Aber jetzt, zum Anfang des neuen Jahres klappte es. Das ist doch ein Auftakt. Auf dem Weg zum Treffen entdecke ich ein fast leeres, museal wirkendes Städtchen namens Wangen an der Aare. Ein Bijou mit seinen alten Häusern, dem Stadttor und der Holzbrücke. Dann: einchecken, den Rollkoffer öffnen und umziehen im Hotelzimmer. Das Kleid für den Abend hatte ich schon länger ausgewählt. Es sollte zu den roten Pumps passen, die ich endlich mal ausführen wollte.
Darauf galt es ernst: runter zum Apéro. Einige Ladies sitzen schon da. Gegenseitige neugierige Blicke, ein freundlicher Empfang. Wie ich bald erfahre, gehört die Mehrheit zu den Stammgästen, aber ausser mir sind auch zwei neue Gesichter hier. Omikron mag schuld sein, dass die Runde klein bleibt.
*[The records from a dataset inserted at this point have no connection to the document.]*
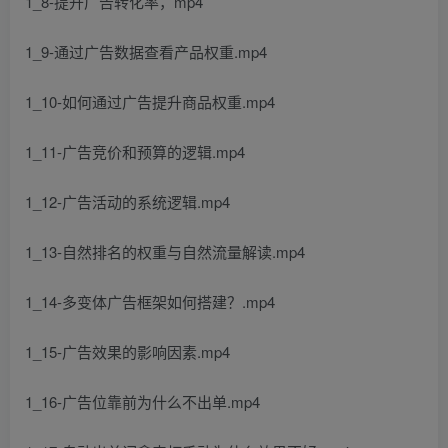
1_8-提升广告转化率，mp4
1_9-通过广告数据查看产品权重.mp4
1_10-如何通过广告提升商品权重.mp4
1_11-广告竞价和预算的逻辑.mp4
1_12-广告活动的系统逻辑.mp4
1_13-自然排名的权重与自然流量解读.mp4
1_14-多变体广告框架如何搭建？.mp4
1_15-广告效果的影响因素.mp4
1_16-广告位靠前为什么不出单.mp4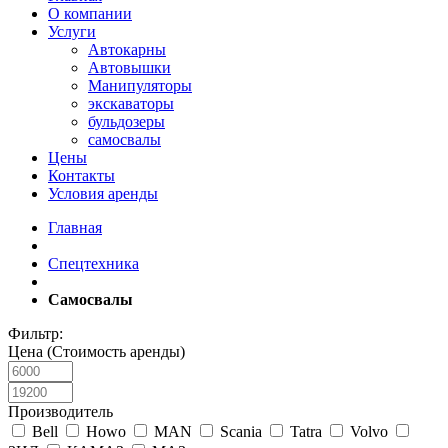
О компании
Услуги
Автокарны
Автовышки
Манипуляторы
экскаваторы
бульдозеры
самосвалы
Цены
Контакты
Условия аренды
Главная
Спецтехника
Самосвалы
Фильтр:
Цена (Стоимость аренды)
Производитель
Bell
Howo
MAN
Scania
Tatra
Volvo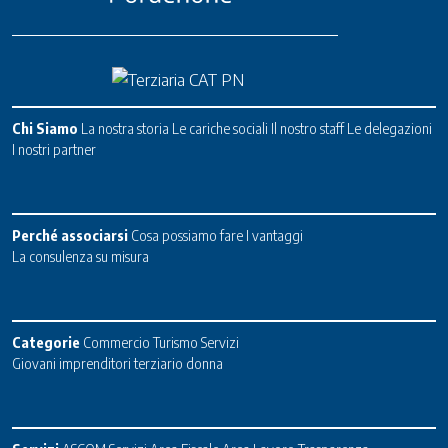
Chi Siamo
La nostra storia
Le cariche sociali
Il nostro staff
Le delegazioni
I nostri partner
Perché associarsi
Cosa possiamo fare
I vantaggi
La consulenza su misura
Categorie
Commercio
Turismo
Servizi
Giovani imprenditori terziario donna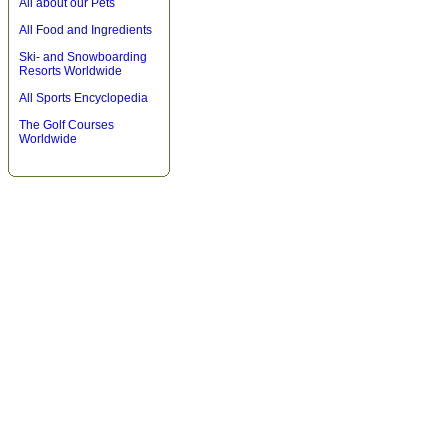
All about our Pets
All Food and Ingredients
Ski- and Snowboarding
Resorts Worldwide
All Sports Encyclopedia
The Golf Courses
Worldwide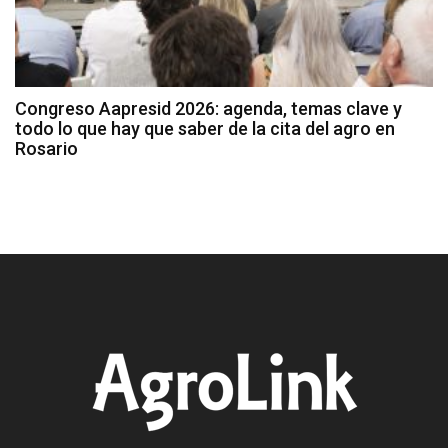
Congreso Aapresid 2026: agenda, temas clave y
todo lo que hay que saber de la cita del agro en
Rosario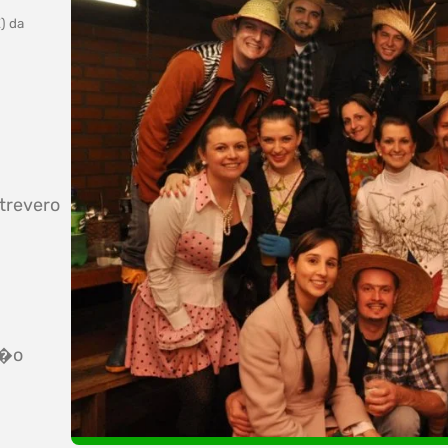
) da
ntrevero
o�o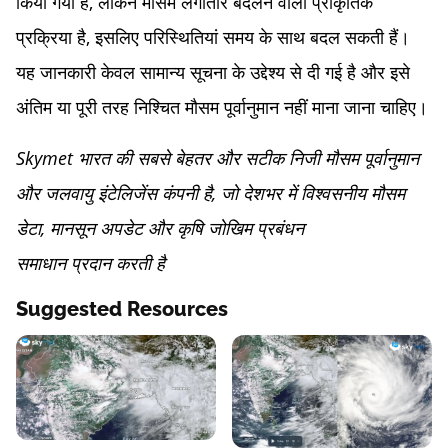
किया गया है, लेकिन मौसम लगातार बदलने वाली प्राकृतिक
प्रक्रिया है, इसलिए परिस्थितियां समय के साथ बदल सकती हैं।
यह जानकारी केवल सामान्य सूचना के उद्देश्य से दी गई है और इसे
अंतिम या पूरी तरह निश्चित मौसम पूर्वानुमान नहीं माना जाना चाहिए।
Skymet भारत की सबसे बेहतर और सटीक निजी मौसम पूर्वानुमान
और जलवायु इंटेलिजेंस कंपनी है, जो देशभर में विश्वसनीय मौसम
डेटा, मानसून अपडेट और कृषि जोखिम प्रबंधन
समाधान प्रदान करती है
Suggested Resources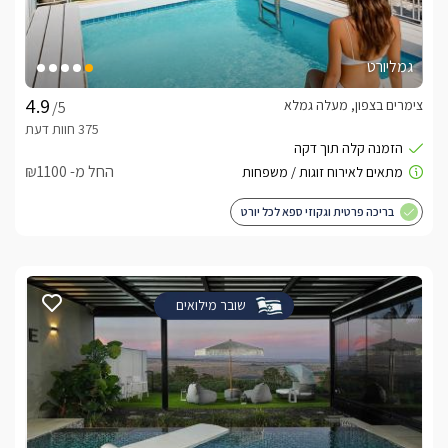
גמליורט
צימרים בצפון, מעלה גמלא
/5
החל מ- ₪1100
בריכה פרטית וגקוזי ספא לכל יורט
שובר מילואים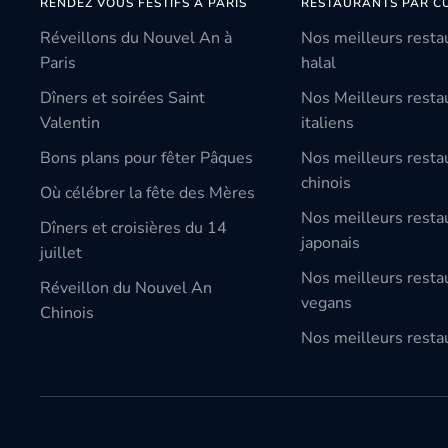
RENDEZ VOUS FESTIFS À PARIS
RESTAURANTS PAR CU
Réveillons du Nouvel An à
Nos meilleurs resta
Paris
halal
Dîners et soirées Saint
Nos Meilleurs resta
Valentin
italiens
Bons plans pour fêter Pâques
Nos meilleurs resta
chinois
Où célébrer la fête des Mères
Nos meilleurs resta
Dîners et croisières du 14
japonais
juillet
Nos meilleurs resta
Réveillon du Nouvel An
vegans
Chinois
Nos meilleurs restau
Schon beim Apéro sind die Gespräche offen. Beim Essen und danach erfahre ich von eindrücklichen Lebenserfahrungen. Ich bin beeindruckt von dem Mut, der Entschlossenheit, die hier rund um den Tisch sitzt und der Direktheit, in der diskutiert wird.
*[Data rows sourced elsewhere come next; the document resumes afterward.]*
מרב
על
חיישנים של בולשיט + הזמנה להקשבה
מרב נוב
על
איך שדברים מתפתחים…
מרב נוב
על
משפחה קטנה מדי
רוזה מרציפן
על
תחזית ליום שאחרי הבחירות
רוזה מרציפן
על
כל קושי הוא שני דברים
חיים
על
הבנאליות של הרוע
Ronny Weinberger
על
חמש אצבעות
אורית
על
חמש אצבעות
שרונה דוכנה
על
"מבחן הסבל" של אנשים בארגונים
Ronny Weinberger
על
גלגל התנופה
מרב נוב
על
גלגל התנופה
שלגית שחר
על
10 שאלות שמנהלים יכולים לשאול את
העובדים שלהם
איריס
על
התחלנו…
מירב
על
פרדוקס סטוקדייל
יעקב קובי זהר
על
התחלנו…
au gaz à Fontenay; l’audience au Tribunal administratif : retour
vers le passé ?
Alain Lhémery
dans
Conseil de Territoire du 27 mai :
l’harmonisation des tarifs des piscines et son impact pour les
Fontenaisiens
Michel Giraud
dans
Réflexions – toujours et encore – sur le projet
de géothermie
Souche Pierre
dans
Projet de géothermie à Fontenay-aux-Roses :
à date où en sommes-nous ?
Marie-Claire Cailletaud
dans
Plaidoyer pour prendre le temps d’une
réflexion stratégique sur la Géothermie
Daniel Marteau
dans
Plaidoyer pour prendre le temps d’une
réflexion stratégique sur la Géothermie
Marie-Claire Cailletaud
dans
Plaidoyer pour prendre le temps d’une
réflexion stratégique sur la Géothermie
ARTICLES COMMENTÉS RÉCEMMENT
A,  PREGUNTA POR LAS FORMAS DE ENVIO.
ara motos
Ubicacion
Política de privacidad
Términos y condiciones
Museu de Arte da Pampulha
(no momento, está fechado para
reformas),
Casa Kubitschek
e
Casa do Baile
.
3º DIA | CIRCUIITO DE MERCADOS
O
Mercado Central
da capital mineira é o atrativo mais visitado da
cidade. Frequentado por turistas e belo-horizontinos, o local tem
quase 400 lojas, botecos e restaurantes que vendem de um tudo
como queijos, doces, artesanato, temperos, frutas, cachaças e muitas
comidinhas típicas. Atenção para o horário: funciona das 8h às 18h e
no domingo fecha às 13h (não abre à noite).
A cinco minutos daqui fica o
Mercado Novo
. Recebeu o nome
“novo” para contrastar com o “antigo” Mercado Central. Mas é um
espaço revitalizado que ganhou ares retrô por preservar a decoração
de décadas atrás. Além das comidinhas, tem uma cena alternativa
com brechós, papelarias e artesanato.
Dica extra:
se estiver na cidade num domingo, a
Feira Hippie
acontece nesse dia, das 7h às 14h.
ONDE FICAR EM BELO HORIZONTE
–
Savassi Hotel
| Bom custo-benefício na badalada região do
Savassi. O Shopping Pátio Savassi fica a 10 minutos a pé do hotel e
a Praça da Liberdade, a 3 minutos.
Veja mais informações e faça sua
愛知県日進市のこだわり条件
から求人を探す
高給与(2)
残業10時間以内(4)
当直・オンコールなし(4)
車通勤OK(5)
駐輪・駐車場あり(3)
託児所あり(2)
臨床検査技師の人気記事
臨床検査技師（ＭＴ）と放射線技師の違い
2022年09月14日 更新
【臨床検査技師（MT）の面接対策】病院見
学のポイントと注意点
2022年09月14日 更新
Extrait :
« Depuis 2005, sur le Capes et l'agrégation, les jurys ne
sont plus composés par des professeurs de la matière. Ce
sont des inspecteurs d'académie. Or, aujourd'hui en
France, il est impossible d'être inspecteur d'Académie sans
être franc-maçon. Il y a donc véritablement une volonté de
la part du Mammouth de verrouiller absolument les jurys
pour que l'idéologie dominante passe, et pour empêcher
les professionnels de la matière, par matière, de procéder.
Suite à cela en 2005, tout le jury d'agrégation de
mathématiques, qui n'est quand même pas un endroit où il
Fotograf Stephan ermuntert mich, für ein paar Bilder zu posieren. Das tue ich gerne.
Danach wird an der Hotelbar geplaudert. Als die Al Ponte-Crew Feierabend macht, zieht ein Teil der Runde in eine Bar ein paar Dörfer weiter. Ich bin schon etwas müde und gehe darum lieber ins nahe Hotelzimmer. Davor gibt’s ein weiteres interessantes Gespräch.
Am andern Morgen unterschätze ich wieder den Zeitbedarf, um mich zurecht zu machen. Aber es fühlt sich gut an, en femme zu frühstücken und nach Hause zu fahren. Ich werde wieder kommen.